- _What you are asked to do_
Here the job is to copy the data exactly and to exclude every image from it.

(Saved entries)
⁂

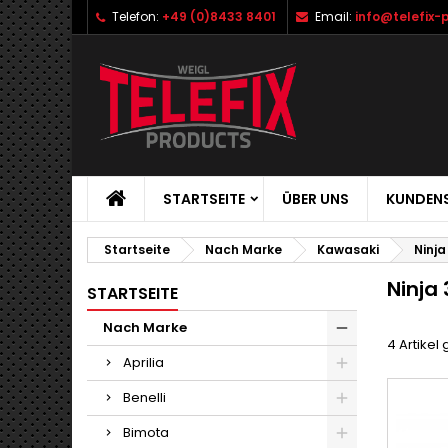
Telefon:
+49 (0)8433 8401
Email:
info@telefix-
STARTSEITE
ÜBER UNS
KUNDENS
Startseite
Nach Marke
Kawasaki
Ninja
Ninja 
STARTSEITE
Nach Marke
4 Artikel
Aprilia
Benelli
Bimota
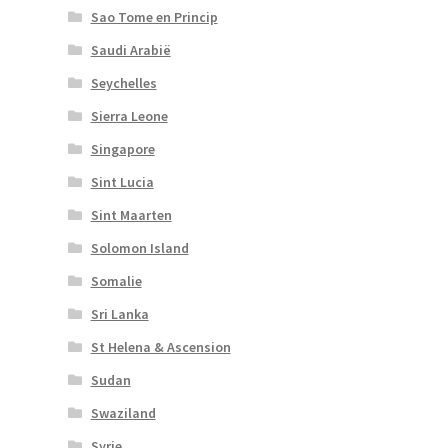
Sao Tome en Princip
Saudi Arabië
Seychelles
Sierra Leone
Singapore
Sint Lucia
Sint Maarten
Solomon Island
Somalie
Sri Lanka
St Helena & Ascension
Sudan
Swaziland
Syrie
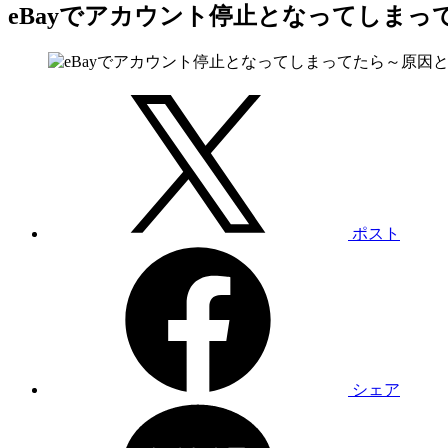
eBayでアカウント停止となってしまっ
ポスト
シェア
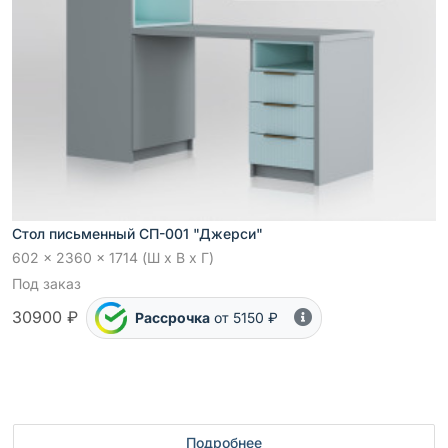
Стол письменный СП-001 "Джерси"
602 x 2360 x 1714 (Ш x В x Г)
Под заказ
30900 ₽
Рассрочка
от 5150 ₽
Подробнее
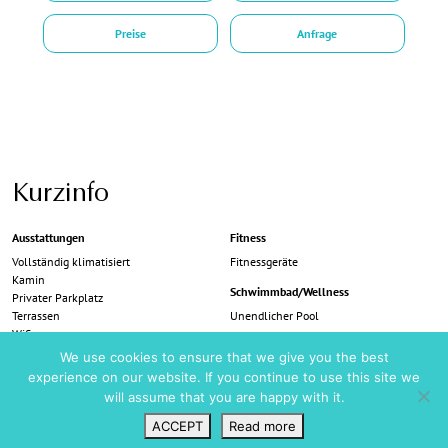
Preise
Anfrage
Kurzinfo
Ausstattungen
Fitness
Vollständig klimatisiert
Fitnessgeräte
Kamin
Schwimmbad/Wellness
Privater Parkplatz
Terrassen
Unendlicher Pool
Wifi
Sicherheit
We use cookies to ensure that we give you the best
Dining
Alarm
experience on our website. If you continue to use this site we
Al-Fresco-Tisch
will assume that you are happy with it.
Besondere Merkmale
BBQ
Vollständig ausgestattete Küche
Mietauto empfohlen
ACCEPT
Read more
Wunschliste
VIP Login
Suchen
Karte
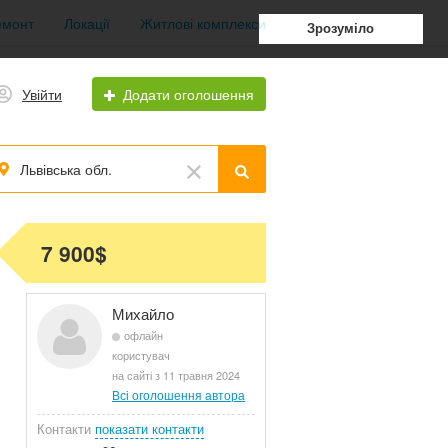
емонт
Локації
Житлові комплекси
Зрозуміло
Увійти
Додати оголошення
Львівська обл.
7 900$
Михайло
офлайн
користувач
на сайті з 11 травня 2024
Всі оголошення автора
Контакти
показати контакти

⁂

- _Result of the task_
Telefon:
+49 (0)8433 8401
Email:
info@telefix-
STARTSEITE
ÜBER UNS
KUNDENS
Startseite
Nach Marke
Kawasaki
Ninja
Ninja 
STARTSEITE
Nach Marke
4 Artikel
Aprilia
Benelli
Bimota
Sao Tome en Princip
Saudi Arabië
Seychelles
Sierra Leone
Singapore
Sint Lucia
Sint Maarten
Solomon Island
Somalie
Sri Lanka
St Helena & Ascension
Sudan
Swaziland
Syrie
eBayでアカウント停止となってしまっ
ポスト
シェア
Стол письменный СП-001 "Джерси"
602 x 2360 x 1714 (Ш x В x Г)
Под заказ
30900 ₽
Рассрочка
от 5150 ₽
Подробнее
Preise
Anfrage
Kurzinfo
Ausstattungen
Fitness
Vollständig klimatisiert
Fitnessgeräte
Kamin
Schwimmbad/Wellness
Privater Parkplatz
Terrassen
Unendlicher Pool
Wifi
Sicherheit
We use cookies to ensure that we give you the best
Dining
Alarm
experience on our website. If you continue to use this site we
Al-Fresco-Tisch
will assume that you are happy with it.
Besondere Merkmale
BBQ
Vollständig ausgestattete Küche
Mietauto empfohlen
ACCEPT
Read more
Wunschliste
VIP Login
Suchen
Karte
емонт
Локації
Житлові комплекси
Зрозуміло
Увійти
Додати оголошення
Львівська обл.
7 900$
Михайло
офлайн
користувач
на сайті з 11 травня 2024
Всі оголошення автора
Контакти
показати контакти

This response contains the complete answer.